Where there's smoke
|By City Pulse Staff|
Lansing City Councilwoman Jessica Yorko, who represents the 4th Ward, was the sole vote against a key aspect of the Bernero administration’s casino proposal on March 19. She said she was heeding both her constituents’ wishes and her gut. She answered questions about it two days later on City Pulse’s radio show, which airs weekly at 7 p.m. Wednesday on 88.9-FM The Impact. The following has been edited and condensed. Berl Schwartz and Andy Balaskovitz interviewed her.
What are the objections of the people in the 4th Ward?
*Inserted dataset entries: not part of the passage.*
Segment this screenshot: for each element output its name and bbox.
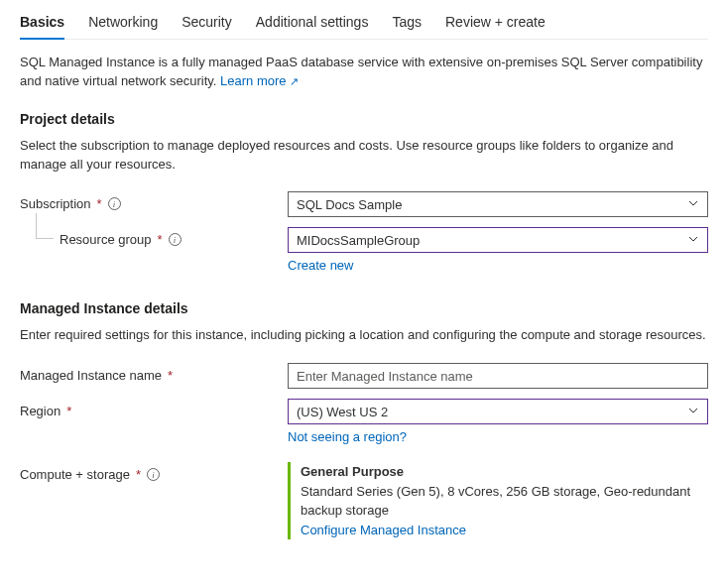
subscription-label: Subscription * i [20, 191, 288, 211]
project-details-desc: Select the subscription to manage deploy… [20, 137, 708, 175]
subscription-select[interactable]: SQL Docs Sample [288, 191, 708, 217]
resource-group-label-text: Resource group [60, 232, 152, 247]
tab-networking[interactable]: Networking [88, 8, 158, 40]
compute-storage-label-text: Compute + storage [20, 467, 130, 482]
region-label-text: Region [20, 404, 61, 418]
tab-tags[interactable]: Tags [392, 8, 422, 40]
required-indicator: * [66, 404, 71, 418]
instance-name-label: Managed Instance name * [20, 363, 288, 383]
region-help-link[interactable]: Not seeing a region? [288, 429, 407, 444]
tabs-bar: Basics Networking Security Additional se… [20, 8, 708, 40]
region-label: Region * [20, 399, 288, 418]
required-indicator: * [97, 196, 102, 211]
intro-text: SQL Managed Instance is a fully managed … [20, 54, 708, 91]
resource-group-select[interactable]: MIDocsSampleGroup [288, 227, 708, 253]
region-select[interactable]: (US) West US 2 [288, 399, 708, 424]
configure-managed-instance-link[interactable]: Configure Managed Instance [301, 523, 466, 537]
required-indicator: * [158, 232, 163, 247]
required-indicator: * [136, 467, 141, 482]
tab-basics[interactable]: Basics [20, 8, 64, 40]
resource-group-label: Resource group * i [20, 227, 288, 247]
project-details-heading: Project details [20, 111, 708, 127]
intro-text-body: SQL Managed Instance is a fully managed … [20, 55, 702, 88]
info-icon[interactable]: i [169, 233, 182, 246]
compute-detail-text: Standard Series (Gen 5), 8 vCores, 256 G… [301, 482, 708, 521]
info-icon[interactable]: i [147, 468, 160, 481]
resource-group-value: MIDocsSampleGroup [297, 233, 420, 248]
tab-security[interactable]: Security [182, 8, 232, 40]
tab-review-create[interactable]: Review + create [445, 8, 546, 40]
instance-name-input-wrap [288, 363, 708, 389]
region-value: (US) West US 2 [297, 405, 388, 419]
learn-more-link[interactable]: Learn more [220, 73, 299, 88]
compute-storage-summary: General Purpose Standard Series (Gen 5),… [288, 462, 708, 539]
chevron-down-icon [687, 405, 699, 419]
indent-connector [36, 213, 54, 239]
tab-additional-settings[interactable]: Additional settings [256, 8, 369, 40]
subscription-label-text: Subscription [20, 196, 91, 211]
chevron-down-icon [687, 197, 699, 212]
instance-name-label-text: Managed Instance name [20, 368, 162, 383]
compute-storage-label: Compute + storage * i [20, 462, 288, 482]
instance-name-input[interactable] [297, 369, 699, 384]
subscription-value: SQL Docs Sample [297, 197, 402, 212]
chevron-down-icon [687, 233, 699, 248]
compute-tier-title: General Purpose [301, 462, 708, 482]
required-indicator: * [168, 368, 173, 383]
managed-instance-desc: Enter required settings for this instanc… [20, 326, 708, 345]
info-icon[interactable]: i [108, 197, 121, 210]
create-new-link[interactable]: Create new [288, 258, 353, 273]
managed-instance-heading: Managed Instance details [20, 300, 708, 316]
We heard a lot about both the pros and cons from everybody. But the kinds of things that ultimately led me to the vote I made were people in the 4th Ward saying, “Of course we want jobs, of course we want to see more children have college paid for — but this isn’t the way we want to do it.”
One of the first things I got quite a bit of contact about was that casinos have a loophole in Michigan’s smoke-free laws, and Ingham County was the first county in Michigan to attempt to adopt a smoke-free policy. When I talked to (City Attorney Brig Smith), his sense was that that would be a deal killer.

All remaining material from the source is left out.